While these plans continue growing in popularity and availability, there are some things to watch for.
And whether you’re mulling over switching to another plan or adding one to original Medicare (Part A hospital coverage and Part B outpatient care), now is the time to take action. The program’s annual open enrollment period, currently underway, ends Dec. 7.
“The benefits change from year to year in Advantage Plans, and what’s covered can change, especially with prescription drugs,” said Jeannie Fuglesten Biniek, senior policy analyst for the Medicare policy program at the Kaiser Family Foundation.
Roughly 62.8 million individuals are enrolled in Medicare, the majority are age 65 or older, according to the Centers for Medicare & Medicaid Services. The remainder are younger with disabilities or individuals with end-stage renal disease.
About a third choose to get their benefits delivered through Advantage Plans, which are offered by private insurers and typically include Part D prescription drug coverage. The remainder stick with original Medicare (Parts A and B). Those beneficiaries often pair that with a stand-alone Part D plan and a Medicare supplemental plan (aka Medigap), both of which also are offered by private insurance companies.

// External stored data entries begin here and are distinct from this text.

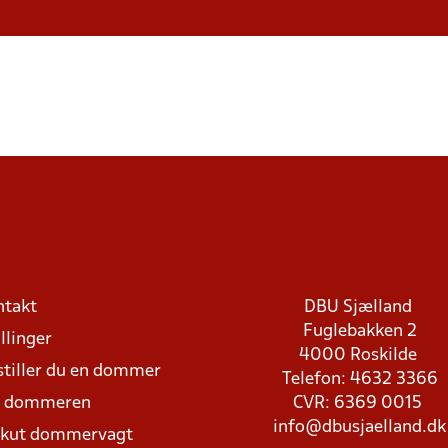
ntakt
DBU Sjælland
Fuglebakken 2
llinger
4000 Roskilde
stiller du en dommer
Telefon: 4632 3366
d dommeren
CVR: 6369 0015
info@dbusjaelland.dk
Akut dommervagt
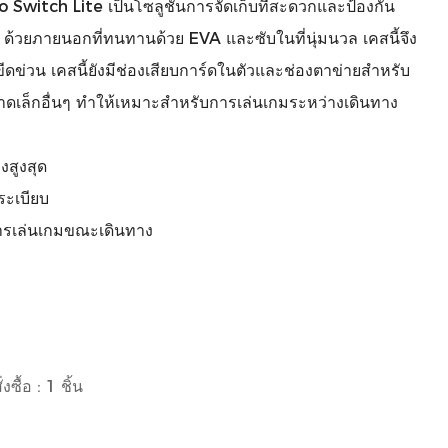
o Switch Lite เป็นโซลูชันการจัดเก็บที่สะดวกและป้องกัน
วยภายนอกที่ทนทานด้วย EVA และซับในที่นุ่มนวล เคสนี้จึง
่วน เคสนี้ยังมีช่องเสียบการ์ดในตัวและช่องตาข่ายสำหรับ
าดเล็กอื่นๆ ทำให้เหมาะสำหรับการเล่นเกมระหว่างเดินทาง
สูงสุด
ระเบียบ
ารเล่นเกมขณะเดินทาง
งซื้อ : 1 ชิ้น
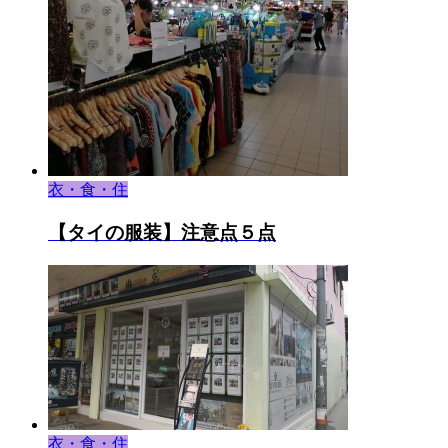
衣・食・住
【タイの服装】注意点５点
衣・食・住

For 2021, the average beneficiary has access to 33 Advantage Plans, Kaiser research shows. Altogether, 3,550 such plans will be available, up 13% from this year.
In addition to prescription drug coverage, many plans offer benefits unavailable through original Medicare, including dental, vision, hearing and even fitness programs. Telehealth services also are more broadly available, a trend brought on by the coronavirus pandemic.
In rural areas, availability of Advantage Plans tends to be more limited. And in 82 counties in the U.S., none is available.
The average beneficiary can choose from plans offered by eight insurers in 2021. Enrollment is concentrated in those operated by UnitedHealthcare, Humana and Blue Cross Blue Shield affiliates, according to Kaiser.
Of the plans that include prescription drug coverage, more than half (54%) charge no premium, and 96% of beneficiaries will have access to one of them in 2021, according to Kaiser.
“That’s definitely not the only thing to look at,” said Fuglesten Biniek. “There are financial and nonfinancial aspects of the plan to consider.”
For example, you likely will have to see a doctor or other provider in the plan’s network. This means if you have a health crisis, you might not have coverage for seeing the specialist you want.
Advantage Plans also come with out-of-pocket maximums (unlike original Medicare), which can be as high as $7,550 in 2021 for in-network coverage before the plan pays 100% of covered services. The combined in- and out-of-network maximum is $11,300.
Also keep in mind that, generally speaking, the lower the premium, the more you’ll pay in cost-sharing. And the specifics of that — whether out-of-pocket limit, deductibles, copays or coinsurance — differ from plan to plan.
“Depending on the services you use, your financial exposure could vary under different plans,” Fuglesten Biniek said.
And regardless of whether there’s a premium, you still would be responsible for the Part B premium (the standard 2021 amount is $148.50 per month).
Some plans may allow you to see providers across the country, while others limit that to emergency-only coverage if you’re outside of your coverage area.
“If you travel, you want to find a plan that will travel with you,” said Elizabeth Gavino, founder of Lewin & Gavino and an independent broker and general agent for Medicare plans.
One 2021 change worth noting is that people with end-stage renal disease can enroll in Advantage Plans. Before, that was largely off the table.
An aspect of coverage that can catch people by surprise is the hospitalization cost under an Advantage Plan, experts say. While original Medicare comes with a Part A deductible ($1,484 for 2021) when you’re admitted to the hospital, there are no copays for the first 60 days of that inpatient care. In contrast, Advantage Plans often have a daily copay, which can result in a higher cost.
For a hospital stay of five days or more, at least half of Advantage enrollees would pay more than beneficiaries who have original Medicare, Kaiser research shows.
The good news is that if you enroll in an Advantage Plan during fall enrollment and realize afterward that it’s not a good fit, you can change your coverage between Jan. 1 and March 31. You’ll be able to switch to either another Advantage Plan or drop it in favor of original Medicare.